8 rounds for everyone!!! But for those that can't make it to the 8th round uke: I will be more than happy to pick up their slack! :lol:


----------



## gandergrinder (Mar 10, 2002)

Welcome. This is a great place to meet guys with similar interests. I have made many new hunting friends through this site.


----------



## Maverick (Mar 4, 2002)

~PorkChop~ I like your style.......Rounds from the new guys!!! :beer: 
I got to hunt with ACEMALLARD last weekend, fortunate for him, he was in another field in the morning and met up with us later in the evening. Fun hunting with you even though we got shat on by about 2,000 snows!

Mav....


----------



## BRYAN_REMER (Sep 24, 2003)

You guys will have to wait til after Christmas for the round from me. My home brewed beer won't be ready til then. Hopefully it won't make anyone uke: I guess it would be even better if it did. :lol:

This is a great site, and I have learned alot since coming here.


----------



## Kansas Kid (Nov 20, 2003)

I'd love to buy the beer if I can talk about hunt'n


----------



## KEN W (Feb 22, 2002)

Welcome aboard guys


----------



## pjb1816 (Sep 8, 2003)

:welcome:

a wise man once said:

"this place is blowin up like nitro!"


----------



## Dick Monson (Aug 12, 2002)

1800 registered as of today!
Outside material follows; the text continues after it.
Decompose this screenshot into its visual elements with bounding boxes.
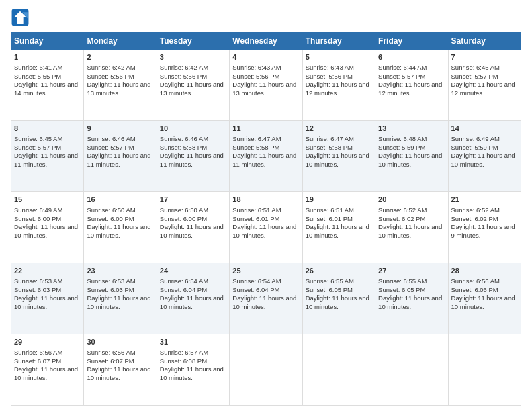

The beer is on porkchop.


----------



## Leo Porcello (Jul 10, 2003)

Bottoms Up!!!! I'll get the ninth round! :beer:


----------



## MSG Rude (Oct 6, 2003)

Everyone meet at my place for a beer and Bar-be-que! My address is in the phone book with the number too. Until you get here, I'll be out back having a beer and deer steak!

:beer:


----------



## cootkiller (Oct 23, 2002)

Oh boy,
Rounds on the new guys, I am all for that.
Make mine an amber bock.

Seriously though, welcome to all of you.
Don't be afraid to speak your mind on the topics that pop up. We are all in this together but if we all agreed on everything there would be nothing to discuss.

cootkiller


----------



## Goosepride (Sep 29, 2003)

Welcome aboard! Great group of people on this website!


----------